● TASK TO COMPLETE:
Reproduce only the lines below from the line containing "# yum install pnp4nagios nfs" to the line containing "you are. There", exactly as written, with both end lines kept. Omit the pictures.

(Beginning of DATA EXCERPTS)

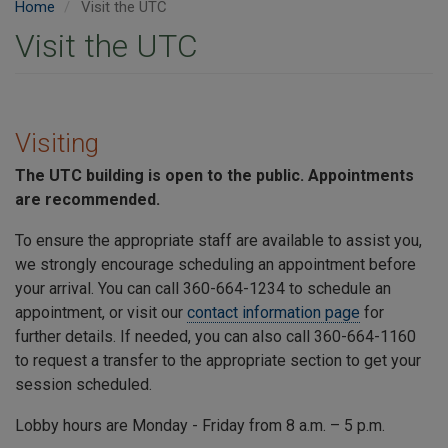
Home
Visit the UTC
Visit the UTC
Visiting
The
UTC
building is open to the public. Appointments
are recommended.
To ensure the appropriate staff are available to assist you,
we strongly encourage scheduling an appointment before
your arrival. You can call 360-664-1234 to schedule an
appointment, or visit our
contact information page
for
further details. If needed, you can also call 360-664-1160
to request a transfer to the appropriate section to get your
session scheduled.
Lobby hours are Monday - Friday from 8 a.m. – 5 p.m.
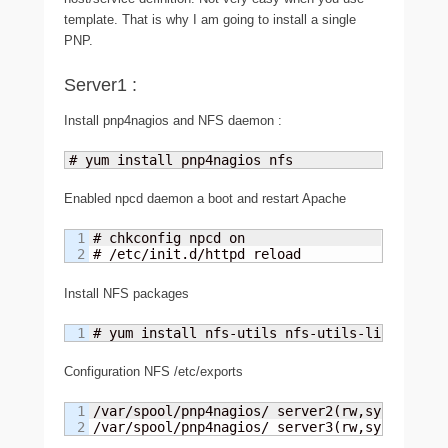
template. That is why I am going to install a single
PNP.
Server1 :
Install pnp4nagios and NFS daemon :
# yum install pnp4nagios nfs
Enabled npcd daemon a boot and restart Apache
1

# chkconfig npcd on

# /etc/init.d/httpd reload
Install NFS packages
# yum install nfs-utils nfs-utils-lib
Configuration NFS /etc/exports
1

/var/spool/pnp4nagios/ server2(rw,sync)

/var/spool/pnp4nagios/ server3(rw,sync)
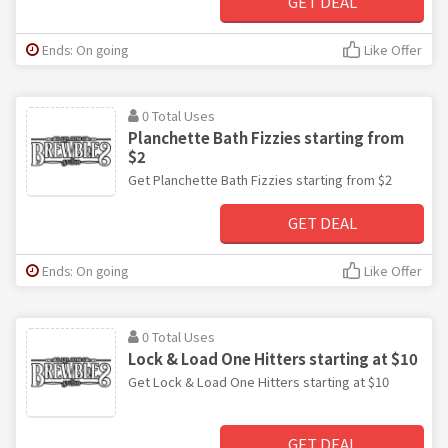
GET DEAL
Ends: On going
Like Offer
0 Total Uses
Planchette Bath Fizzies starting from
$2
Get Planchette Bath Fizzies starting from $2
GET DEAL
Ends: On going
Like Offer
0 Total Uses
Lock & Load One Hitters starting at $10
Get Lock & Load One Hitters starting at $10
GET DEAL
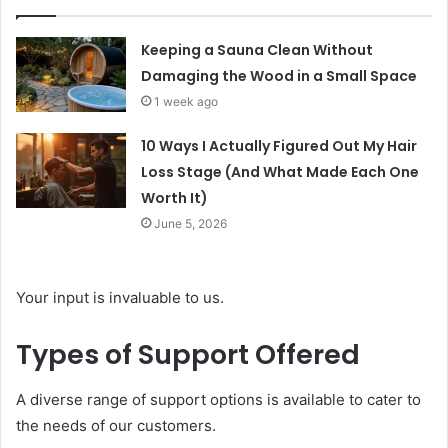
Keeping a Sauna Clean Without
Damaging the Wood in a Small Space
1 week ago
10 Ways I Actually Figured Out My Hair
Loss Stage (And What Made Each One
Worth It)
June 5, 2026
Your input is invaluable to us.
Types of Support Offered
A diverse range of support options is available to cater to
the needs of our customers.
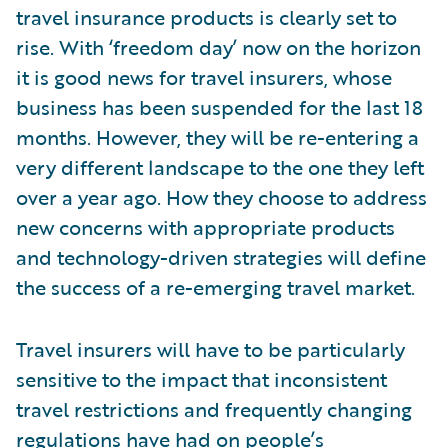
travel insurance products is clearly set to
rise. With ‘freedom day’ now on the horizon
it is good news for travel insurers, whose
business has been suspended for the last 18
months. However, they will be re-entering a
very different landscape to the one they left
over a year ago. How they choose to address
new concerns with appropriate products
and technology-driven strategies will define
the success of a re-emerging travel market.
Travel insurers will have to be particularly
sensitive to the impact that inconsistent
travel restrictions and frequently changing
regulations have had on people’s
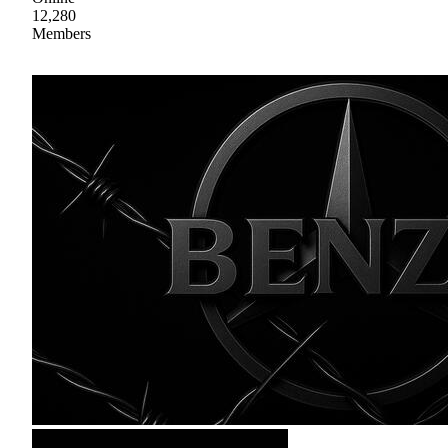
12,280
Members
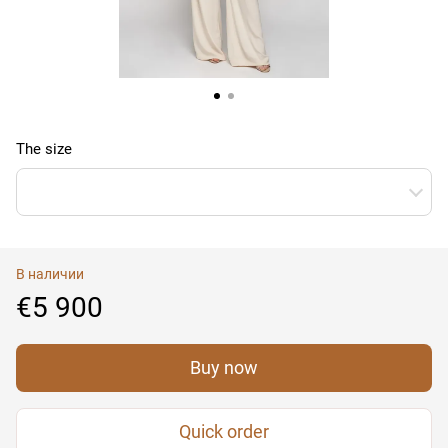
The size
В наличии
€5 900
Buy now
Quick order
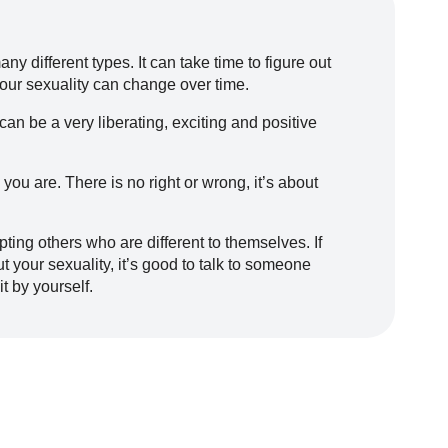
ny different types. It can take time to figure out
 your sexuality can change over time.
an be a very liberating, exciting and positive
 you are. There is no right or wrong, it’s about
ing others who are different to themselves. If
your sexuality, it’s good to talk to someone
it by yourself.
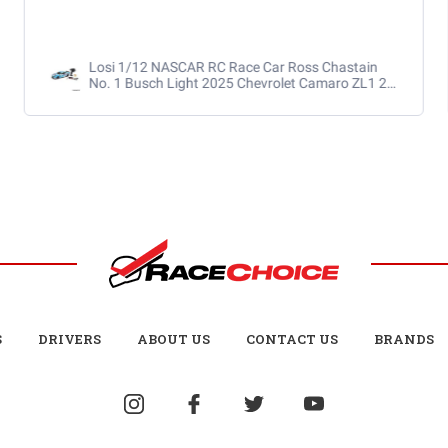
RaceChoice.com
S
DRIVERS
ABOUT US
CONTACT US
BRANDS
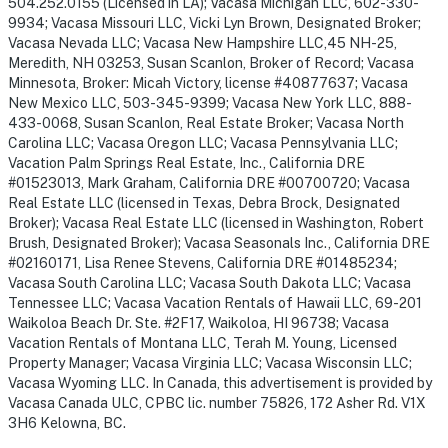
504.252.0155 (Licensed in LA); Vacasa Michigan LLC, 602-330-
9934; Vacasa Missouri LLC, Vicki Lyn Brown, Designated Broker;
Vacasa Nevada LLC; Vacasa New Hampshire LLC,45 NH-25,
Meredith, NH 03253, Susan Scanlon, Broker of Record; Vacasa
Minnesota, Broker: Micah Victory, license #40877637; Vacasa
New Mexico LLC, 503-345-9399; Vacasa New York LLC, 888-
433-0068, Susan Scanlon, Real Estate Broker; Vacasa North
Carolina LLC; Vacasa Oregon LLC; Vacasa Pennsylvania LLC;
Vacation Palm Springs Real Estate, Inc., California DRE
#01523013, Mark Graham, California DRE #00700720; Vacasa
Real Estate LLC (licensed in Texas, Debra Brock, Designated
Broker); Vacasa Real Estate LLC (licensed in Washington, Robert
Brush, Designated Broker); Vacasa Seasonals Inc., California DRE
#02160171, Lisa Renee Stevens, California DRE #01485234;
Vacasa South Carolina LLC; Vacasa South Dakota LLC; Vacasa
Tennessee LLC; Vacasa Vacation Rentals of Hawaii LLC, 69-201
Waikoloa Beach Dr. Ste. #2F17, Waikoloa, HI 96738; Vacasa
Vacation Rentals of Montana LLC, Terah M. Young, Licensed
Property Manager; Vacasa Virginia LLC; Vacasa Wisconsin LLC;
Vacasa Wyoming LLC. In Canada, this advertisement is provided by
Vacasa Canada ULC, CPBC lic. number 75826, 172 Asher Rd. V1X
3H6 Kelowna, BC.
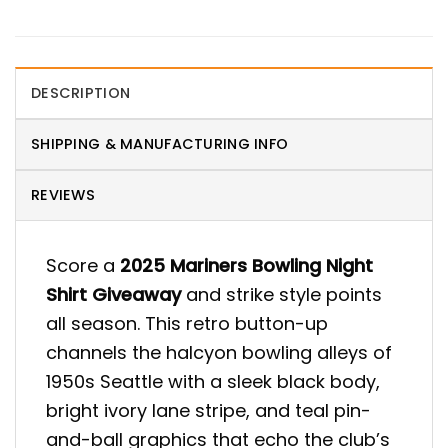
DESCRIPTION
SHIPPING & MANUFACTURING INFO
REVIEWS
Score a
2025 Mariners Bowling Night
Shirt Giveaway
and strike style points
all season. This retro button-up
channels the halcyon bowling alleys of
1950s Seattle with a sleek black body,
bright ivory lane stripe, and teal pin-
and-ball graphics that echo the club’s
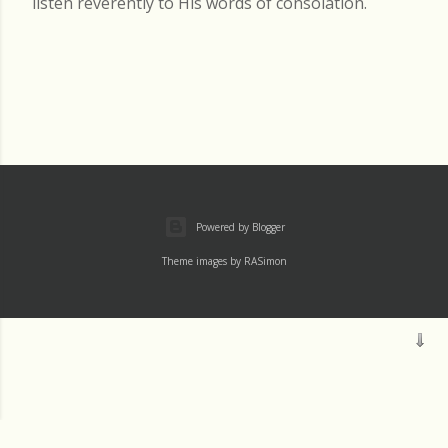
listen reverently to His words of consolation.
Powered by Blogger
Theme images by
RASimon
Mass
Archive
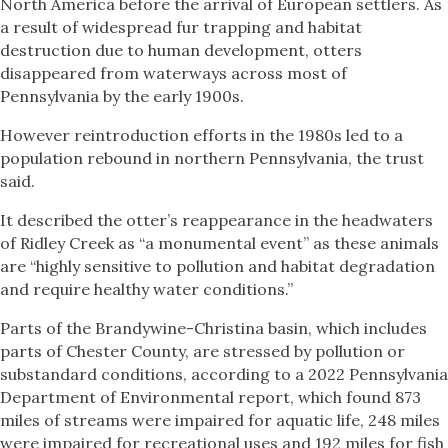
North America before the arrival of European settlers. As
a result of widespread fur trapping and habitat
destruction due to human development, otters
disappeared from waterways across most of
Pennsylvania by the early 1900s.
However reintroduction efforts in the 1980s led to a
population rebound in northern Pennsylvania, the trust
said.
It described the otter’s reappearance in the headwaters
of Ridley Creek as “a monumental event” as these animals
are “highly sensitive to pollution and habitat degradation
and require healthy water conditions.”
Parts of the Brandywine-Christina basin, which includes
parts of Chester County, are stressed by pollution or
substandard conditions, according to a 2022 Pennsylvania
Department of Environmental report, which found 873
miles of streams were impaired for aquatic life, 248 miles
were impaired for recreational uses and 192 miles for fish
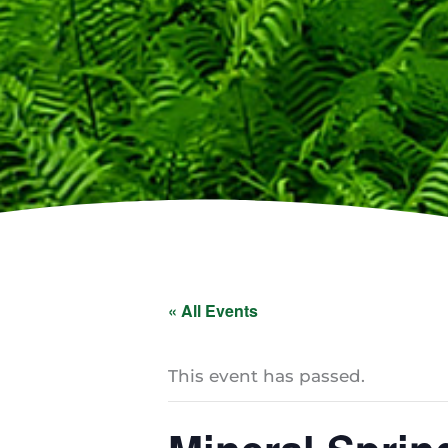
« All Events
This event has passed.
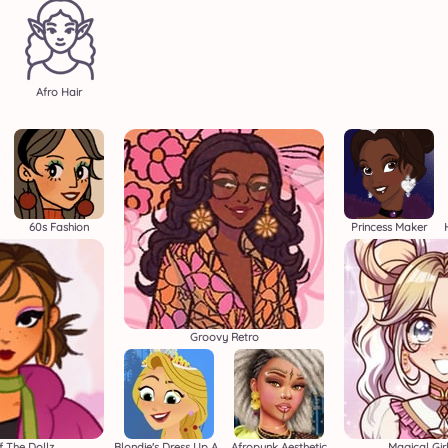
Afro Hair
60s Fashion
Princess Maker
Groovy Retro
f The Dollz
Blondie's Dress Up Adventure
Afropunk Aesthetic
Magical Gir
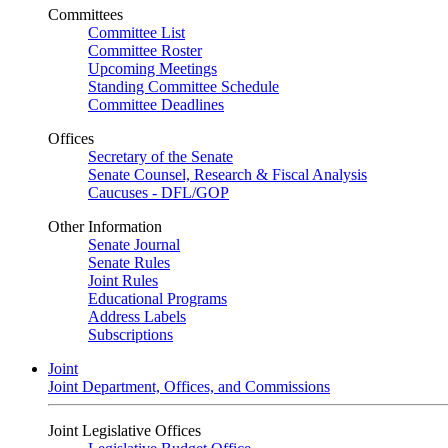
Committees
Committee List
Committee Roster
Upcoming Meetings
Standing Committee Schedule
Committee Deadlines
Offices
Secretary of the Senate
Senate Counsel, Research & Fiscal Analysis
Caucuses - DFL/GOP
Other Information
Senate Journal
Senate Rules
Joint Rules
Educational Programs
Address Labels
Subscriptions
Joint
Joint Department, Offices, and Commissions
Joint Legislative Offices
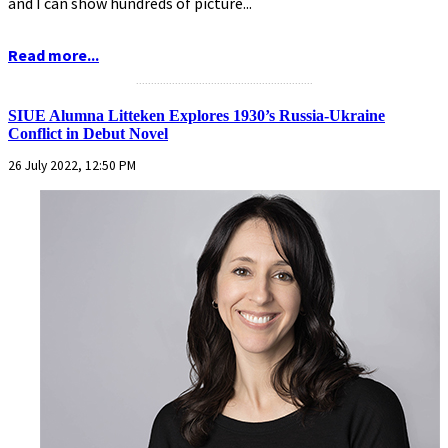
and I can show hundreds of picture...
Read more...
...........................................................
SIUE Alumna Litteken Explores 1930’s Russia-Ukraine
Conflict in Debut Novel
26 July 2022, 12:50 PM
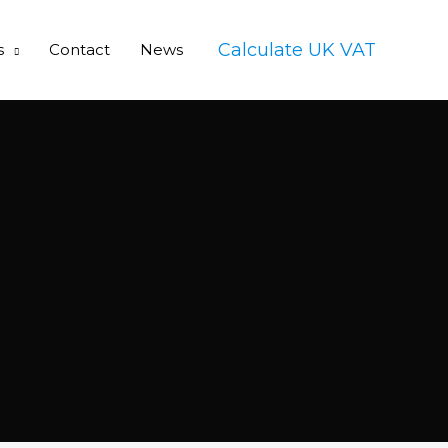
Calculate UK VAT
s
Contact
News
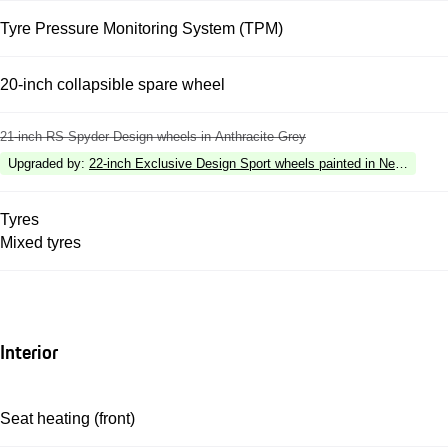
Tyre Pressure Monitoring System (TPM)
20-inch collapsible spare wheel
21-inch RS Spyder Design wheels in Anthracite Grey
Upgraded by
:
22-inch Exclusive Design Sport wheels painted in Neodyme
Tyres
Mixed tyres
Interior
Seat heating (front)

(End of DATA EXCERPTS)

● EXERCISE RESULT:
# yum install pnp4nagios nfs
Enabled npcd daemon a boot and restart Apache
1

# chkconfig npcd on

# /etc/init.d/httpd reload
Install NFS packages
# yum install nfs-utils nfs-utils-lib
Configuration NFS /etc/exports
1

/var/spool/pnp4nagios/ server2(rw,sync)

/var/spool/pnp4nagios/ server3(rw,sync)
GET DEAL
Ends: On going
Like Offer
0 Total Uses
Planchette Bath Fizzies starting from
$2
Get Planchette Bath Fizzies starting from $2
GET DEAL
Ends: On going
Like Offer
0 Total Uses
Lock & Load One Hitters starting at $10
Get Lock & Load One Hitters starting at $10
GET DEAL
Keeping a Sauna Clean Without
Damaging the Wood in a Small Space
1 week ago
10 Ways I Actually Figured Out My Hair
Loss Stage (And What Made Each One
Worth It)
June 5, 2026
Your input is invaluable to us.
Types of Support Offered
A diverse range of support options is available to cater to
the needs of our customers.
travel insurance products is clearly set to
rise. With ‘freedom day’ now on the horizon
it is good news for travel insurers, whose
business has been suspended for the last 18
months. However, they will be re-entering a
very different landscape to the one they left
over a year ago. How they choose to address
new concerns with appropriate products
and technology-driven strategies will define
the success of a re-emerging travel market.
Travel insurers will have to be particularly
sensitive to the impact that inconsistent
travel restrictions and frequently changing
regulations have had on people’s
12,280
Members
The size
В наличии
€5 900
Buy now
Quick order
ny different types. It can take time to figure out
 your sexuality can change over time.
an be a very liberating, exciting and positive
 you are. There is no right or wrong, it’s about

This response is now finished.